(Page-level text extractions)
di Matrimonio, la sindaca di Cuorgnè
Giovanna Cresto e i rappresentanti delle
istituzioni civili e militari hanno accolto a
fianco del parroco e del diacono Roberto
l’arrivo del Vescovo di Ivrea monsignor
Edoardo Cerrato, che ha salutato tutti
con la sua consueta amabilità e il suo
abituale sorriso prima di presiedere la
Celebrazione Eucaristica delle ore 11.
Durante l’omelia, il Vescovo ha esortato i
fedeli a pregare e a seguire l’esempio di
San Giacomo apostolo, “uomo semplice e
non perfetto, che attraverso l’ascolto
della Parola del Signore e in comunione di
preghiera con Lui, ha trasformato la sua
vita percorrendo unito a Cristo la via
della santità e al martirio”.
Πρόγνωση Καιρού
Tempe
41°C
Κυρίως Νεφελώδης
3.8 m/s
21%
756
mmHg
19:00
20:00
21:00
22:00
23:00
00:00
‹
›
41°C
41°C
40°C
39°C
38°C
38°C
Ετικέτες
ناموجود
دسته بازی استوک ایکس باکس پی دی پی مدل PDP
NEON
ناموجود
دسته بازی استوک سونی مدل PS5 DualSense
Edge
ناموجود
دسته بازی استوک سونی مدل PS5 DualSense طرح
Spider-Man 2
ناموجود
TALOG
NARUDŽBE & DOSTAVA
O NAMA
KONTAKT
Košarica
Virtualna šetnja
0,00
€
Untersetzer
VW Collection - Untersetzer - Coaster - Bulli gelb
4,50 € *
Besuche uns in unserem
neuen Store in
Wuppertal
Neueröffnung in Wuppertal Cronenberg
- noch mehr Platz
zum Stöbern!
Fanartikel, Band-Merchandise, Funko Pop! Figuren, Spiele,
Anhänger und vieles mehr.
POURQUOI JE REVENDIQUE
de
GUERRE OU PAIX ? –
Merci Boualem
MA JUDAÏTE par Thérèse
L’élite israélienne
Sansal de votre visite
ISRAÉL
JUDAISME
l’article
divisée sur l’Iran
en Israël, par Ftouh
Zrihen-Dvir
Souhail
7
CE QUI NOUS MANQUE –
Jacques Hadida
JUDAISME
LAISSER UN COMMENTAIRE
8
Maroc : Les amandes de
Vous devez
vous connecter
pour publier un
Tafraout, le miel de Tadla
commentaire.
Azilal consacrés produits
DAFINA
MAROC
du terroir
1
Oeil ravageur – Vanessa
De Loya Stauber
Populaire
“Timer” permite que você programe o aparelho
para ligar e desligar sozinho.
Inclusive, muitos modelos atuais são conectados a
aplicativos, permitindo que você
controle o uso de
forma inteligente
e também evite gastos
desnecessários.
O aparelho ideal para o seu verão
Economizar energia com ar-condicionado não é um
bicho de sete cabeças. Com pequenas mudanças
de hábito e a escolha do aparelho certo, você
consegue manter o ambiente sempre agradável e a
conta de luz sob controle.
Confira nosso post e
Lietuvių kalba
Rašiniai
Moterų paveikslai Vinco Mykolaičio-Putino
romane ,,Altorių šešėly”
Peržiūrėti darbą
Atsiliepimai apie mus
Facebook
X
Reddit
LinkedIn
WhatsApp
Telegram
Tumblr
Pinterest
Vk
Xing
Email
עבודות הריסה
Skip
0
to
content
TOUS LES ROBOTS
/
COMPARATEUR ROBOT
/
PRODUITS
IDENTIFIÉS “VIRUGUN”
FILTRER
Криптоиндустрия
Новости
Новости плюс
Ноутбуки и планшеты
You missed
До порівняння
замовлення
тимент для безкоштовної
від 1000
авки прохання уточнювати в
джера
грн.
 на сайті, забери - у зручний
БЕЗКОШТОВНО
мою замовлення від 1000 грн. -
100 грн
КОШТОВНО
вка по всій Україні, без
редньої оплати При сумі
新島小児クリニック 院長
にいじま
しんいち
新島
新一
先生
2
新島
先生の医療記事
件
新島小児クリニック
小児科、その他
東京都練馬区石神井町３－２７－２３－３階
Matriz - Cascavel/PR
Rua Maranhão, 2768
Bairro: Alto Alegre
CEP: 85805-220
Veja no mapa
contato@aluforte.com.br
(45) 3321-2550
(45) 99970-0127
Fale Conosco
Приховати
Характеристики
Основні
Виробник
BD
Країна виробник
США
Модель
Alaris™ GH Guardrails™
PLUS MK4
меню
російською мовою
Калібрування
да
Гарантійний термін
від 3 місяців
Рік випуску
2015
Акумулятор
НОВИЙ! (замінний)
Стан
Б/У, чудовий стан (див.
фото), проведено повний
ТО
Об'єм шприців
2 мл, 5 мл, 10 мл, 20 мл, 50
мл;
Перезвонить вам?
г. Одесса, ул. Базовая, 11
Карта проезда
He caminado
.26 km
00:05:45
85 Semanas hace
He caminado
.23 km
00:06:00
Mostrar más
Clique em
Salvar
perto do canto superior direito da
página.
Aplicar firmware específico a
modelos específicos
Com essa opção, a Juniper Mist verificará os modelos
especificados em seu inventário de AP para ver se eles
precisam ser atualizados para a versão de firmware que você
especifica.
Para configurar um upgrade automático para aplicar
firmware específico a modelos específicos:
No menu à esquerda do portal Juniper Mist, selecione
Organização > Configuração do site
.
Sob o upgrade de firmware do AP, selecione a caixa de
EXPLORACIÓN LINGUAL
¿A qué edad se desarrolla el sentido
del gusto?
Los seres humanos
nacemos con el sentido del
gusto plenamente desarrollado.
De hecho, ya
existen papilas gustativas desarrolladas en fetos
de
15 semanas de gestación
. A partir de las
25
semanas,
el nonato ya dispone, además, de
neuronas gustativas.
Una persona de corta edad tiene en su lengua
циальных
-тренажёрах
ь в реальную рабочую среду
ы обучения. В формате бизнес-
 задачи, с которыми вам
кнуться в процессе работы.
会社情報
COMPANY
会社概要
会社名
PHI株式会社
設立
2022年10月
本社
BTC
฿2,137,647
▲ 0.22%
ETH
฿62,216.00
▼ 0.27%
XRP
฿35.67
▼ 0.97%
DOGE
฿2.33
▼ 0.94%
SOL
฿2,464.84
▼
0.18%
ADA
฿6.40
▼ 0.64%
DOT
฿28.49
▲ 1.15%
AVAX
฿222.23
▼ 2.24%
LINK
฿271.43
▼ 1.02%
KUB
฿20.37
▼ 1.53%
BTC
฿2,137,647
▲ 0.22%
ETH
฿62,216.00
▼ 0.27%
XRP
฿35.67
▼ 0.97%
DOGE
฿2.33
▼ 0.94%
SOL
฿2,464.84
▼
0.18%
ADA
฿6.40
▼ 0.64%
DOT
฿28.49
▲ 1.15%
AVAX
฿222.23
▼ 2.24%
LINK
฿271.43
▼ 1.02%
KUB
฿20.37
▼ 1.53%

▶ _EXERCISE PROMPT_
Each entry should be retyped exactly as given.

▶ _ANSWER SECTION_
di Matrimonio, la sindaca di Cuorgnè
Giovanna Cresto e i rappresentanti delle
istituzioni civili e militari hanno accolto a
fianco del parroco e del diacono Roberto
l’arrivo del Vescovo di Ivrea monsignor
Edoardo Cerrato, che ha salutato tutti
con la sua consueta amabilità e il suo
abituale sorriso prima di presiedere la
Celebrazione Eucaristica delle ore 11.
Durante l’omelia, il Vescovo ha esortato i
fedeli a pregare e a seguire l’esempio di
San Giacomo apostolo, “uomo semplice e
non perfetto, che attraverso l’ascolto
della Parola del Signore e in comunione di
preghiera con Lui, ha trasformato la sua
vita percorrendo unito a Cristo la via
della santità e al martirio”.
Πρόγνωση Καιρού
Tempe
41°C
Κυρίως Νεφελώδης
3.8 m/s
21%
756
mmHg
19:00
20:00
21:00
22:00
23:00
00:00
‹
›
41°C
41°C
40°C
39°C
38°C
38°C
Ετικέτες
ناموجود
دسته بازی استوک ایکس باکس پی دی پی مدل PDP
NEON
ناموجود
دسته بازی استوک سونی مدل PS5 DualSense
Edge
ناموجود
دسته بازی استوک سونی مدل PS5 DualSense طرح
Spider-Man 2
ناموجود
TALOG
NARUDŽBE & DOSTAVA
O NAMA
KONTAKT
Košarica
Virtualna šetnja
0,00
€
Untersetzer
VW Collection - Untersetzer - Coaster - Bulli gelb
4,50 € *
Besuche uns in unserem
neuen Store in
Wuppertal
Neueröffnung in Wuppertal Cronenberg
- noch mehr Platz
zum Stöbern!
Fanartikel, Band-Merchandise, Funko Pop! Figuren, Spiele,
Anhänger und vieles mehr.
POURQUOI JE REVENDIQUE
de
GUERRE OU PAIX ? –
Merci Boualem
MA JUDAÏTE par Thérèse
L’élite israélienne
Sansal de votre visite
ISRAÉL
JUDAISME
l’article
divisée sur l’Iran
en Israël, par Ftouh
Zrihen-Dvir
Souhail
7
CE QUI NOUS MANQUE –
Jacques Hadida
JUDAISME
LAISSER UN COMMENTAIRE
8
Maroc : Les amandes de
Vous devez
vous connecter
pour publier un
Tafraout, le miel de Tadla
commentaire.
Azilal consacrés produits
DAFINA
MAROC
du terroir
1
Oeil ravageur – Vanessa
De Loya Stauber
Populaire
“Timer” permite que você programe o aparelho
para ligar e desligar sozinho.
Inclusive, muitos modelos atuais são conectados a
aplicativos, permitindo que você
controle o uso de
forma inteligente
e também evite gastos
desnecessários.
O aparelho ideal para o seu verão
Economizar energia com ar-condicionado não é um
bicho de sete cabeças. Com pequenas mudanças
de hábito e a escolha do aparelho certo, você
consegue manter o ambiente sempre agradável e a
conta de luz sob controle.
Confira nosso post e
Lietuvių kalba
Rašiniai
Moterų paveikslai Vinco Mykolaičio-Putino
romane ,,Altorių šešėly”
Peržiūrėti darbą
Atsiliepimai apie mus
Facebook
X
Reddit
LinkedIn
WhatsApp
Telegram
Tumblr
Pinterest
Vk
Xing
Email
עבודות הריסה
Skip
0
to
content
TOUS LES ROBOTS
/
COMPARATEUR ROBOT
/
PRODUITS
IDENTIFIÉS “VIRUGUN”
FILTRER
Криптоиндустрия
Новости
Новости плюс
Ноутбуки и планшеты
You missed
До порівняння
замовлення
тимент для безкоштовної
від 1000
авки прохання уточнювати в
джера
грн.
 на сайті, забери - у зручний
БЕЗКОШТОВНО
мою замовлення від 1000 грн. -
100 грн
КОШТОВНО
вка по всій Україні, без
редньої оплати При сумі
新島小児クリニック 院長
にいじま
しんいち
新島
新一
先生
2
新島
先生の医療記事
件
新島小児クリニック
小児科、その他
東京都練馬区石神井町３－２７－２３－３階
Matriz - Cascavel/PR
Rua Maranhão, 2768
Bairro: Alto Alegre
CEP: 85805-220
Veja no mapa
contato@aluforte.com.br
(45) 3321-2550
(45) 99970-0127
Fale Conosco
Приховати
Характеристики
Основні
Виробник
BD
Країна виробник
США
Модель
Alaris™ GH Guardrails™
PLUS MK4
меню
російською мовою
Калібрування
да
Гарантійний термін
від 3 місяців
Рік випуску
2015
Акумулятор
НОВИЙ! (замінний)
Стан
Б/У, чудовий стан (див.
фото), проведено повний
ТО
Об'єм шприців
2 мл, 5 мл, 10 мл, 20 мл, 50
мл;
Перезвонить вам?
г. Одесса, ул. Базовая, 11
Карта проезда
He caminado
.26 km
00:05:45
85 Semanas hace
He caminado
.23 km
00:06:00
Mostrar más
Clique em
Salvar
perto do canto superior direito da
página.
Aplicar firmware específico a
modelos específicos
Com essa opção, a Juniper Mist verificará os modelos
especificados em seu inventário de AP para ver se eles
precisam ser atualizados para a versão de firmware que você
especifica.
Para configurar um upgrade automático para aplicar
firmware específico a modelos específicos:
No menu à esquerda do portal Juniper Mist, selecione
Organização > Configuração do site
.
Sob o upgrade de firmware do AP, selecione a caixa de
EXPLORACIÓN LINGUAL
¿A qué edad se desarrolla el sentido
del gusto?
Los seres humanos
nacemos con el sentido del
gusto plenamente desarrollado.
De hecho, ya
existen papilas gustativas desarrolladas en fetos
de
15 semanas de gestación
. A partir de las
25
semanas,
el nonato ya dispone, además, de
neuronas gustativas.
Una persona de corta edad tiene en su lengua
циальных
-тренажёрах
ь в реальную рабочую среду
ы обучения. В формате бизнес-
 задачи, с которыми вам
кнуться в процессе работы.
会社情報
COMPANY
会社概要
会社名
PHI株式会社
設立
2022年10月
本社
BTC
฿2,137,647
▲ 0.22%
ETH
฿62,216.00
▼ 0.27%
XRP
฿35.67
▼ 0.97%
DOGE
฿2.33
▼ 0.94%
SOL
฿2,464.84
▼
0.18%
ADA
฿6.40
▼ 0.64%
DOT
฿28.49
▲ 1.15%
AVAX
฿222.23
▼ 2.24%
LINK
฿271.43
▼ 1.02%
KUB
฿20.37
▼ 1.53%
BTC
฿2,137,647
▲ 0.22%
ETH
฿62,216.00
▼ 0.27%
XRP
฿35.67
▼ 0.97%
DOGE
฿2.33
▼ 0.94%
SOL
฿2,464.84
▼
0.18%
ADA
฿6.40
▼ 0.64%
DOT
฿28.49
▲ 1.15%
AVAX
฿222.23
▼ 2.24%
LINK
฿271.43
▼ 1.02%
KUB
฿20.37
▼ 1.53%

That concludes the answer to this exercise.